3 aprile 2020
Aggiornato 23:00
L'inchiesta della Procura di Roma

Rutelli denuncia Lusi: Mi vuole far pagare il suo arresto

Il leader dell'API: Vuole colpire la mia vita politica, non ho alcuna responsabilità. Mai esistito un patto spartitorio, nessun mandato. Ha tentato farsi nominare liquidatore partito con pieni poteri

ROMA - Francesco Rutelli ha depositato in Procura a Roma la denuncia per calunnia a carico di Luigi Lusi, l'ex tesoriere in carcere da una settimana con l'accusa di essersi indebitamente appropriato di almeno 20 milioni sottratti alla Margherita, contestandogli una «mostruosa e grossolana attività calunniatrice». «Pur non essendo al corrente dei contenuti dell'interrogatorio di garanzia svolto nel carcere di Rebibbia lo scorso 23 giugno, l'informato resoconto riportato dalla stampa è ampiamente sufficiente per cogliere la devastante portata calunniatrice di quanto pubblicato», premette Rutelli facendo riferimento alle notizie secondo le quali Lusi avrebbe fatto detto di aver acquistato immobili «'per volontà e indicazione' di Rutelli».

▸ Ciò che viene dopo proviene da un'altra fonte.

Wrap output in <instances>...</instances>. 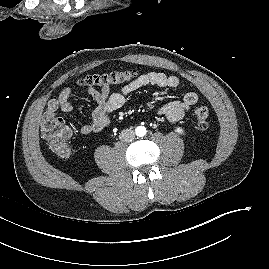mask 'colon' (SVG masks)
Returning <instances> with one entry per match:
<instances>
[{
  "label": "colon",
  "mask_w": 269,
  "mask_h": 269,
  "mask_svg": "<svg viewBox=\"0 0 269 269\" xmlns=\"http://www.w3.org/2000/svg\"><path fill=\"white\" fill-rule=\"evenodd\" d=\"M137 77L135 70L111 72L104 75L86 76L78 81L80 87L105 88L121 85L133 81ZM195 123L199 130L208 128L209 109L207 106H199L195 110ZM42 136L51 145L52 149L61 156H67L70 148L67 143L66 127L61 118L46 114L41 123Z\"/></svg>",
  "instance_id": "obj_1"
}]
</instances>
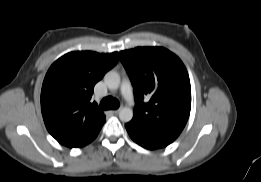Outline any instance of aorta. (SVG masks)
<instances>
[{
    "mask_svg": "<svg viewBox=\"0 0 261 182\" xmlns=\"http://www.w3.org/2000/svg\"><path fill=\"white\" fill-rule=\"evenodd\" d=\"M106 86L111 90H116L120 86V75L115 71H109L104 76ZM133 117V111L129 107H123L119 111V118L122 122H129Z\"/></svg>",
    "mask_w": 261,
    "mask_h": 182,
    "instance_id": "762f6f07",
    "label": "aorta"
}]
</instances>
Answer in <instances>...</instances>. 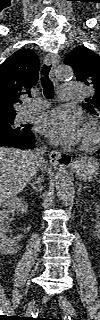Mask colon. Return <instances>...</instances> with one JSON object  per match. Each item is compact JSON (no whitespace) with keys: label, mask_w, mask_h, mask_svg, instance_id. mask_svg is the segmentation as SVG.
<instances>
[{"label":"colon","mask_w":100,"mask_h":320,"mask_svg":"<svg viewBox=\"0 0 100 320\" xmlns=\"http://www.w3.org/2000/svg\"><path fill=\"white\" fill-rule=\"evenodd\" d=\"M51 320H60V319H51Z\"/></svg>","instance_id":"colon-1"}]
</instances>
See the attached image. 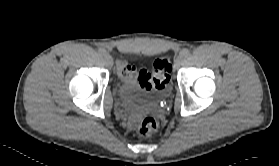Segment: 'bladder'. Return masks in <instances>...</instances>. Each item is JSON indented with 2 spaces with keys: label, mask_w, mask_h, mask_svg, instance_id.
Segmentation results:
<instances>
[{
  "label": "bladder",
  "mask_w": 279,
  "mask_h": 166,
  "mask_svg": "<svg viewBox=\"0 0 279 166\" xmlns=\"http://www.w3.org/2000/svg\"><path fill=\"white\" fill-rule=\"evenodd\" d=\"M121 92L125 98H136L135 92H137V89L131 81H127V83L122 86Z\"/></svg>",
  "instance_id": "obj_1"
}]
</instances>
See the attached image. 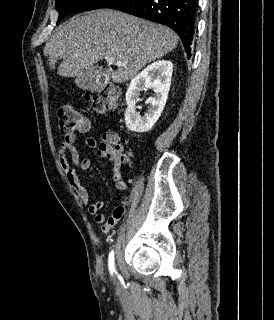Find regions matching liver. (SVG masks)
<instances>
[{"mask_svg":"<svg viewBox=\"0 0 274 320\" xmlns=\"http://www.w3.org/2000/svg\"><path fill=\"white\" fill-rule=\"evenodd\" d=\"M177 44L175 32L166 26L118 10H93L58 26L43 52L52 70L63 60L57 74L66 78H77L103 58H113L114 64L125 66H117L116 72L108 66L105 76L123 84L150 62L175 50Z\"/></svg>","mask_w":274,"mask_h":320,"instance_id":"1","label":"liver"}]
</instances>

VUOLE COLPIRE LA MIA VITA POLITICA - «Solo l'indegno proposito di discreditare irreparabilmente il sottoscritto, di gettare fango in modo indelebile e colpire la mia vita politica - sottolinea Rutelli - ha spinto il Lusi a propalare tale calunnia. Nulla, infatti, potrebbe spingere anche solo a prendere in esame la plausibilità della diretta responsabilità del sottoscritto nelle operazioni del Lusi, giustamente definite 'predatorie' dall'Autorità Giudiziaria, ed interamente svoltesi a danno dell'onorabilità del partito della Margherita, del sottoscritto e dei suoi dirigenti e aderenti».
«E' evidente - sostiene Rutelli - che il Lusi ha voluto colpire il sottoscritto, facendogli 'pagare' il suo impegno, svolto senza incertezze, ad assicurare alla giustizia i responsabili di gravissimi reati che offendono, oltre che il patrimonio economico e morale di un partito che ha ben meritato, La Margherita-DL, anche la politica tout court, che esce mortificata ed infangata dalla sua odiosa condotta, prima predatoria e poi calunniosa».

DIFFICOLTÀ DI INFORMARE LA GENTE - Rutelli rivendica che la Margherita ha compiuto una «approfondita verifica della contabilità» e riportato i bilanci alla «correttezza». Ma evidenzia anche le difficoltà di informare la gente vista «la costante prevalenza delle informazioni che nell'attuale clima politico sembrano privilegiare, rispetto alle vittime, l'indagato e le sue malvagie attività di inquinamento, diffamazione e depistaggio».

LA CORRISPONDENZA - Nel lungo documento depositato in Procura, l'ex leader Dl afferma che «si conferma che non esiste alcun nesso tra il ladrocinio architettato, organizzato e gestito dall'ex-tesoriere e le legittime attività politiche della Margherita», spiegando di ignorare «natura, consistenza e attendibilità» della corrispondenza tra lui e Lusi che l'ex tesoriere avrebbe consegnato ai magistrati: «Quanto sono riuscito a rintracciare nella mia corrispondenza, senz'altro incompleto, depone tuttavia chiaramente a conferma dell'inequivocabile separazione tra l'attività politica e le operazioni illecite condotte dal Lusi».
«Ad esempio, la mail in mio possesso ricevuta in data 24 ottobre 2009, se di essa si tratta, documenta significativamente - spiega Rutelli - il tentativo di Lusi, poi frustrato, di farsi nominare, nei fatti e subito, liquidatore del partito con pieni poteri; la mia lagnanza sul mancato pieno utilizzo dei fondi attribuiti dal Parlamento Europeo al Pde è fin troppo ovvia, ed è emersa in modo trasparente nelle sedute del Pde».